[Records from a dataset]
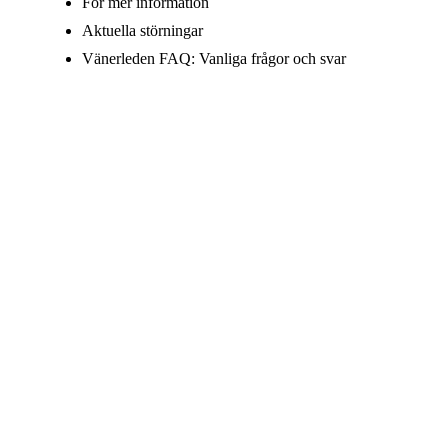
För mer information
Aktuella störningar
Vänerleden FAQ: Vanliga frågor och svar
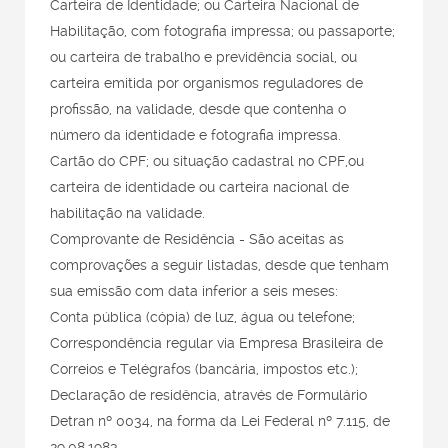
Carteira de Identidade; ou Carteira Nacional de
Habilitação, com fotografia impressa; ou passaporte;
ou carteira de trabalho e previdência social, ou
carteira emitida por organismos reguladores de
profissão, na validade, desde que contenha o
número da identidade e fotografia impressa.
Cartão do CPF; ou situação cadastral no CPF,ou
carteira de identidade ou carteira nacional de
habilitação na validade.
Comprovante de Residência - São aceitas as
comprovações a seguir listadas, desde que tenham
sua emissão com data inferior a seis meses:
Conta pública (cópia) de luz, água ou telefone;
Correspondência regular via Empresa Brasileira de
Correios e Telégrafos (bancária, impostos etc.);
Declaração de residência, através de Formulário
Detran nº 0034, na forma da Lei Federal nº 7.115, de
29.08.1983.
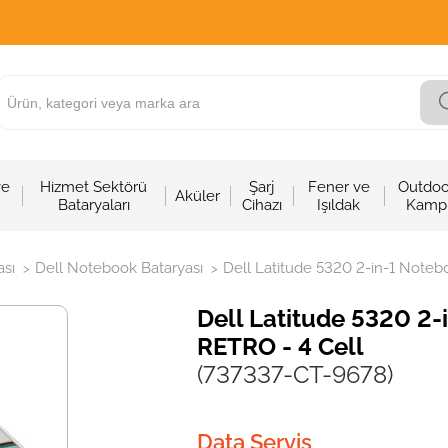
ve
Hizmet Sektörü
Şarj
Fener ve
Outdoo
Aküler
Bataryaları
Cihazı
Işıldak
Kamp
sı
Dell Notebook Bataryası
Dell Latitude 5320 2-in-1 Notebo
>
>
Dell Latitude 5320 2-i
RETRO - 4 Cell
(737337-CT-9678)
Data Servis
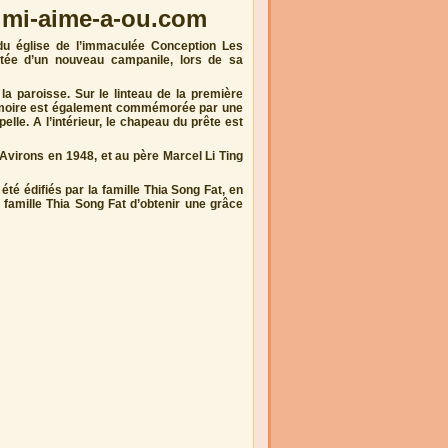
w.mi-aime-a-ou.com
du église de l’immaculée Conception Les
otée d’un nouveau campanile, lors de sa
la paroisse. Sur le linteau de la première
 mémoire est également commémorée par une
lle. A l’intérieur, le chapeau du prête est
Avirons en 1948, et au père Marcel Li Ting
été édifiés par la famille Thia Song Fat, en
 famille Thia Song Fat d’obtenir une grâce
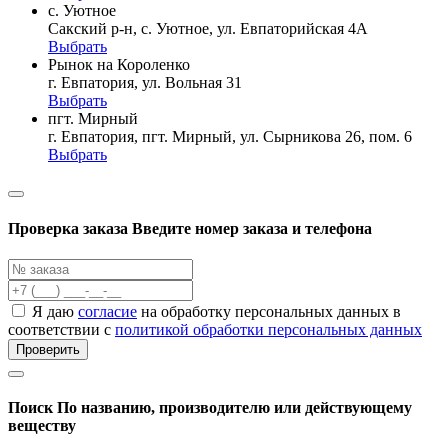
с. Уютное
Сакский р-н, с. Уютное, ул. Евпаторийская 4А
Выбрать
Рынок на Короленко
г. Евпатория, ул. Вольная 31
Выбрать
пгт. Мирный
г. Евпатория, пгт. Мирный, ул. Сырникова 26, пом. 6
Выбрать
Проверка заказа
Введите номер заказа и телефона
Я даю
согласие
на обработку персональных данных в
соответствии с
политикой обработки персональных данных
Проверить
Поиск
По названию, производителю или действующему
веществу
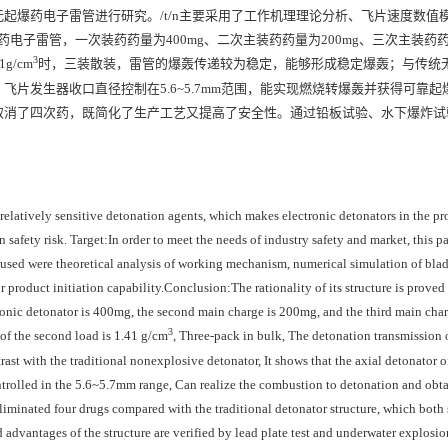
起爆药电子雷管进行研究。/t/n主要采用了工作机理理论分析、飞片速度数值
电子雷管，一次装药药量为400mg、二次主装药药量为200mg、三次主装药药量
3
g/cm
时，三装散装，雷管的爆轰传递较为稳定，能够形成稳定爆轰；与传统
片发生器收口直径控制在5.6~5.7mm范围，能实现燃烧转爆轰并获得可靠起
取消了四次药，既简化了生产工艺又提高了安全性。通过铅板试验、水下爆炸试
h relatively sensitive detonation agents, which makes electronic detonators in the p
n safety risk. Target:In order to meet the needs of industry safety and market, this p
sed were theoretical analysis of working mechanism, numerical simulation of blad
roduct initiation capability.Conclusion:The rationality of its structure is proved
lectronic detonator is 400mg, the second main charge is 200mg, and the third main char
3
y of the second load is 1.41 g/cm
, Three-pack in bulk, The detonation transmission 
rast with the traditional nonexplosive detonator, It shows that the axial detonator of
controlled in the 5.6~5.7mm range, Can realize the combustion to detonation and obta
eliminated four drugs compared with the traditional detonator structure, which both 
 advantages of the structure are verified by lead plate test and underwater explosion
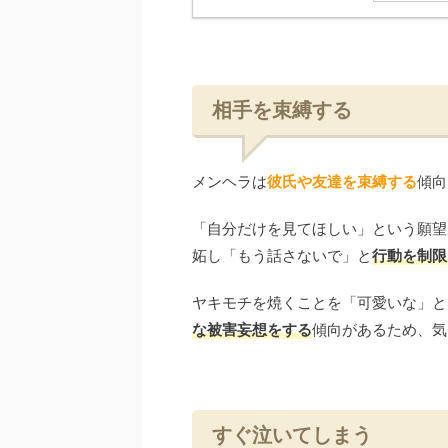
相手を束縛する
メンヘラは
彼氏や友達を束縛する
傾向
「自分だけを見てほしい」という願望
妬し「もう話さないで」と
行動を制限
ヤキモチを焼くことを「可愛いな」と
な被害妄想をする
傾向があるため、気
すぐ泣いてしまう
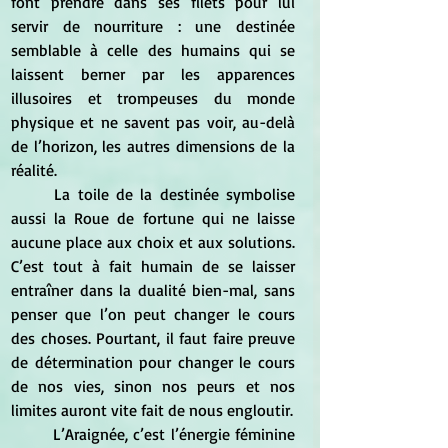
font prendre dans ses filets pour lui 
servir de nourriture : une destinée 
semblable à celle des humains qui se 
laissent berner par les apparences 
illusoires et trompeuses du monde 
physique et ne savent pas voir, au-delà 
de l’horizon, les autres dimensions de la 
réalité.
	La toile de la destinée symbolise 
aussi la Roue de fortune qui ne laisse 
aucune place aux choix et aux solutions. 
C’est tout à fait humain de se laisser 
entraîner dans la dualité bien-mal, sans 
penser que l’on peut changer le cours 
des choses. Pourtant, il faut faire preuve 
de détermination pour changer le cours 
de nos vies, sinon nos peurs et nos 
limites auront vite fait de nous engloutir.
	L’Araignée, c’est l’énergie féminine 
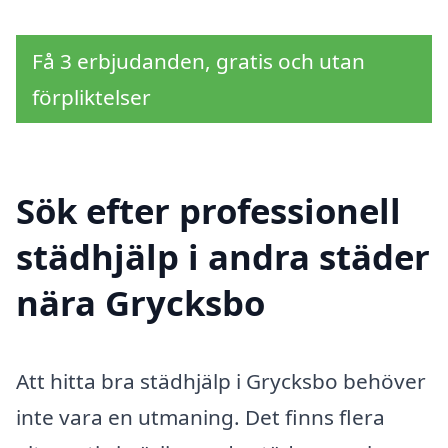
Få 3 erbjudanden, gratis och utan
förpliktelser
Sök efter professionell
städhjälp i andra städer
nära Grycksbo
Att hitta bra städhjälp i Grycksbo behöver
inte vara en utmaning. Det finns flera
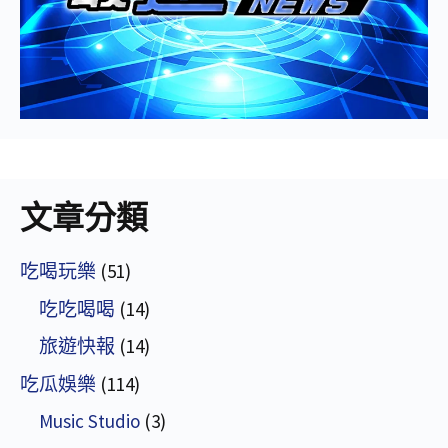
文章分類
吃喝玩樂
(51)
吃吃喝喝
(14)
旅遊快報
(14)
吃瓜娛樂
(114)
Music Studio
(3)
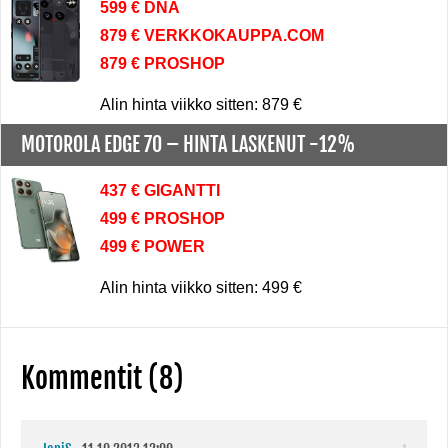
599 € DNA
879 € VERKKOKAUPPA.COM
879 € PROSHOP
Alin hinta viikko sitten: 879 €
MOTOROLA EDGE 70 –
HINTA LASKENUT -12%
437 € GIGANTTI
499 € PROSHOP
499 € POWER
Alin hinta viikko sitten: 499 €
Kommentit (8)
==
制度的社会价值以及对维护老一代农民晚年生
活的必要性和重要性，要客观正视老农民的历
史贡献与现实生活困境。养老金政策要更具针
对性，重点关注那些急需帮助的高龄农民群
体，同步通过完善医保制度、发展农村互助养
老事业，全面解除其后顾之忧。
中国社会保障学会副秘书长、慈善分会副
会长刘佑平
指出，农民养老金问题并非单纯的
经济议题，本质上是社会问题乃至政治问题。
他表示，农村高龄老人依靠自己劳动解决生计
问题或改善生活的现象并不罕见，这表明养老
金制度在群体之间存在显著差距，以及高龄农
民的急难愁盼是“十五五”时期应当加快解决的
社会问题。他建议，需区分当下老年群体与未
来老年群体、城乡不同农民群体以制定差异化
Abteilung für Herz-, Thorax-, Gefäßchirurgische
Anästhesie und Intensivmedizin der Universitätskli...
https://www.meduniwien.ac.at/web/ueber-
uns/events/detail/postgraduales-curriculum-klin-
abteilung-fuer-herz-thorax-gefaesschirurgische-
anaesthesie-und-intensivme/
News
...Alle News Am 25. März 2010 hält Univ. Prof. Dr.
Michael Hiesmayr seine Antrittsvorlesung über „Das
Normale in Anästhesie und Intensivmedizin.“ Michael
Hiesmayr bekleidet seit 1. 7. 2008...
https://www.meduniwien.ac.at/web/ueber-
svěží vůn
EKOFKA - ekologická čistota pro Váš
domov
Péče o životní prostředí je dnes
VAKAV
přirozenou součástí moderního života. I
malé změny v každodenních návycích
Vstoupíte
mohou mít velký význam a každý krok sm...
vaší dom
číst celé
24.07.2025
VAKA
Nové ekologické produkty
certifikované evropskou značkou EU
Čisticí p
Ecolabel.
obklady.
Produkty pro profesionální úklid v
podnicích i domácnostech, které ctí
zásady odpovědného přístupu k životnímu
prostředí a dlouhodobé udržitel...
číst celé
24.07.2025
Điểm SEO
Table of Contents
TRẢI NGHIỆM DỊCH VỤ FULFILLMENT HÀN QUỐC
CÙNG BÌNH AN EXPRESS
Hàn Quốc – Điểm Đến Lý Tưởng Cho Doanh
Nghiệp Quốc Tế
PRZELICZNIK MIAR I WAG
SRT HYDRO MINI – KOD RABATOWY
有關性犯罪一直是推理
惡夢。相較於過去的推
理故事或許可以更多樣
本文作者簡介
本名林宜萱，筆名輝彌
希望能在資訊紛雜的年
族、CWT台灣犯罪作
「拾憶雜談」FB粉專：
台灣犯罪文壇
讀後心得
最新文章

→ **TASK DESCRIPTION**
Return each line from the records that includes the word "detonation".

→ **OUTPUT OF THE EXERCISE**
h relatively sensitive detonation agents, which makes electronic detonators in the p
, Three-pack in bulk, The detonation transmission 
controlled in the 5.6~5.7mm range, Can realize the combustion to detonation and obta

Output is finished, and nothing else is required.